When they are uttered with sincere feeling and real intent, there are no more important words for us to say to the Lord than what the king says in his prayer, “I will give away all my sins to know thee, and that I may be raised from the dead, and be saved at the last day.” A measure of the king’s sincerity is that he, like his son King Lamoni and those surrounding him not too long before (in Alma 18-19), is struck dumb by the power of the transformation that begins to work on his mind and heart (verse 18). 

The reaction of the king’s servants and the queen here is very different than with Lamoni. Instead of carrying the king into the queen and waiting patiently for the situation to resolve itself, the servants fetch the queen and she is ready to act immediately against Aaron and his companions. When the servants express reluctance to obey the queen’s command to kill the visitors, based on the power they perceive Aaron has, she insists they gather the people to come and kill Aaron and his companions.
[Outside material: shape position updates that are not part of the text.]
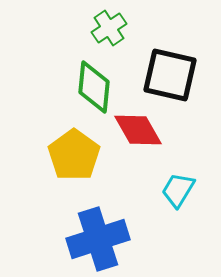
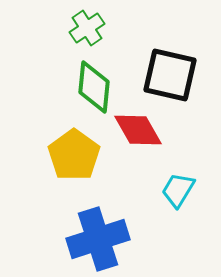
green cross: moved 22 px left
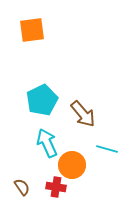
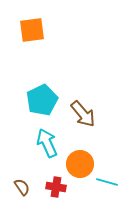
cyan line: moved 33 px down
orange circle: moved 8 px right, 1 px up
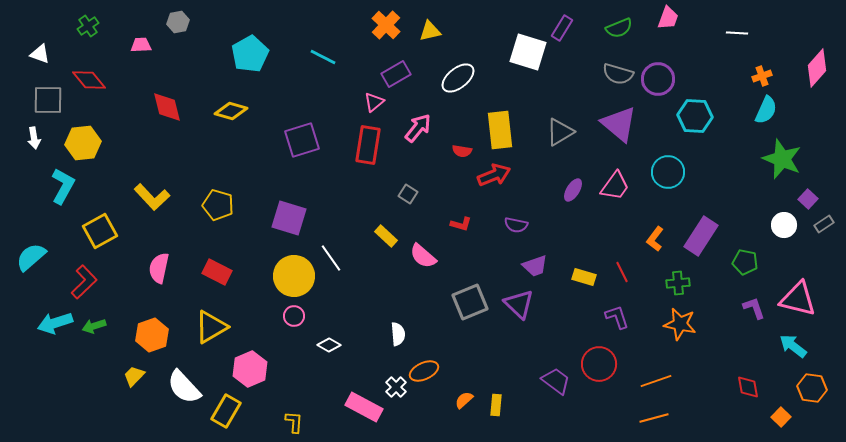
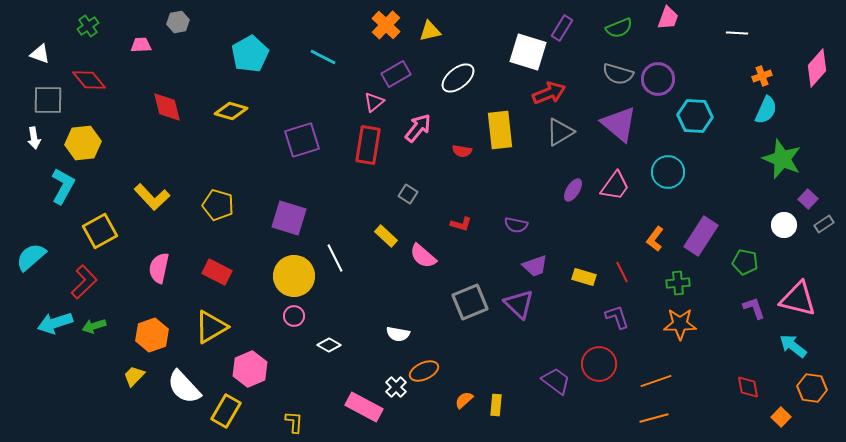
red arrow at (494, 175): moved 55 px right, 82 px up
white line at (331, 258): moved 4 px right; rotated 8 degrees clockwise
orange star at (680, 324): rotated 12 degrees counterclockwise
white semicircle at (398, 334): rotated 105 degrees clockwise
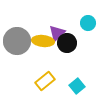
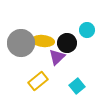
cyan circle: moved 1 px left, 7 px down
purple triangle: moved 24 px down
gray circle: moved 4 px right, 2 px down
yellow rectangle: moved 7 px left
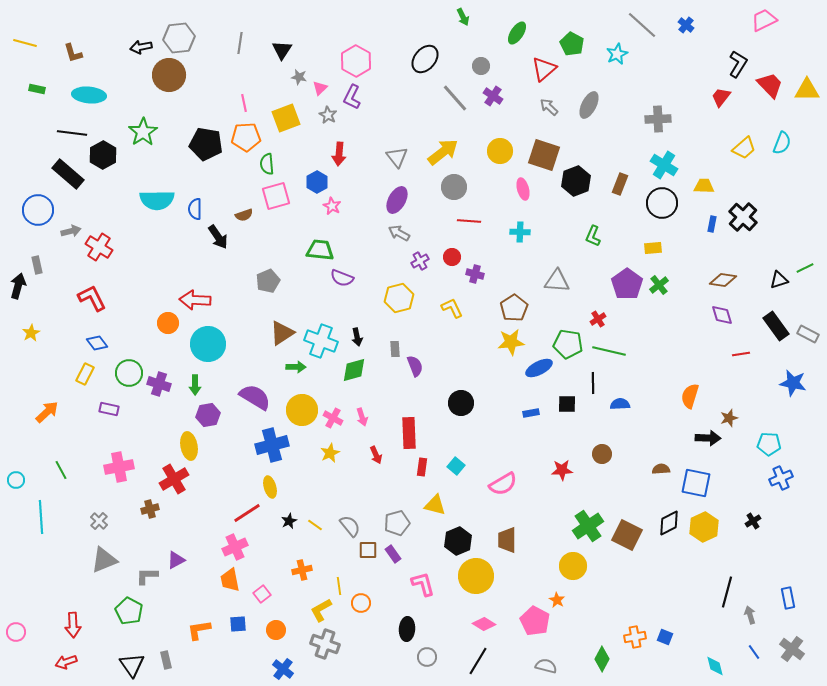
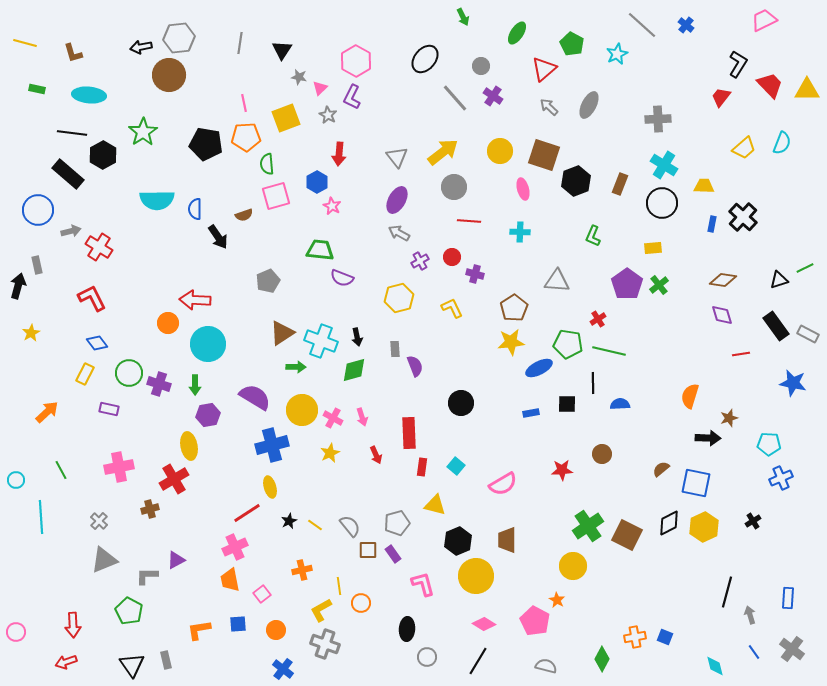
brown semicircle at (661, 469): rotated 36 degrees counterclockwise
blue rectangle at (788, 598): rotated 15 degrees clockwise
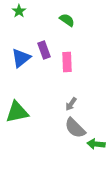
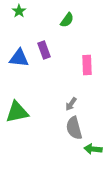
green semicircle: rotated 91 degrees clockwise
blue triangle: moved 2 px left; rotated 45 degrees clockwise
pink rectangle: moved 20 px right, 3 px down
gray semicircle: moved 1 px left; rotated 30 degrees clockwise
green arrow: moved 3 px left, 5 px down
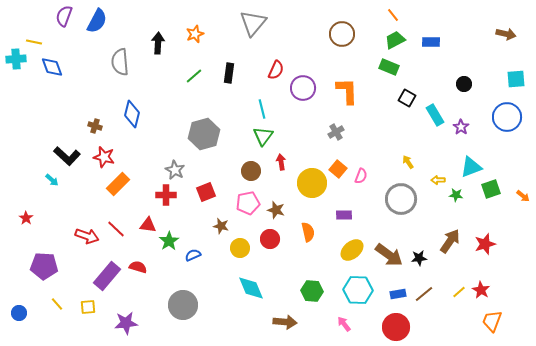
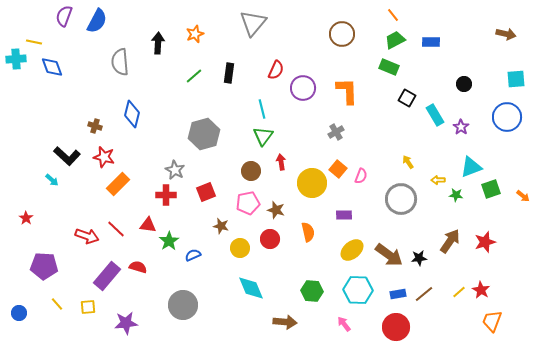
red star at (485, 244): moved 2 px up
Perhaps the queen has been conditioned over time to act quickly in order to avoid being left vulnerable or having others perceive her as vulnerable if too much time is taken to act (verses 19-21). 

The situation is also different because Aaron hasn’t built up a relationship with the servants or any of the people surrounding the king, unlike Ammon with his efforts to ingratiate himself at King Lamoni’s court through a period of service with Lamoni’s flocks. Aaron has every reason to believe that the people will not be pacified. Just as the servant Abish roused the royal family in Alma 19 with the prospect of an angry multitude on hand, Aaron takes the king by the hand to raise him from his trance. The queen and everyone else, no longer feeling as though Aaron intends direct harm to the kingdom, now feel a less expressible, more foreboding type of anxiety, as they don’t know what to make of the power Aaron has (verses 22-23). 

The king steps in at this point. He so convincingly ministers to his household that we learn they are all converted to the Lord. Additionally, he pacifies the discontented multitude and sends Aaron and his companions out to preach to them (verses 23-26).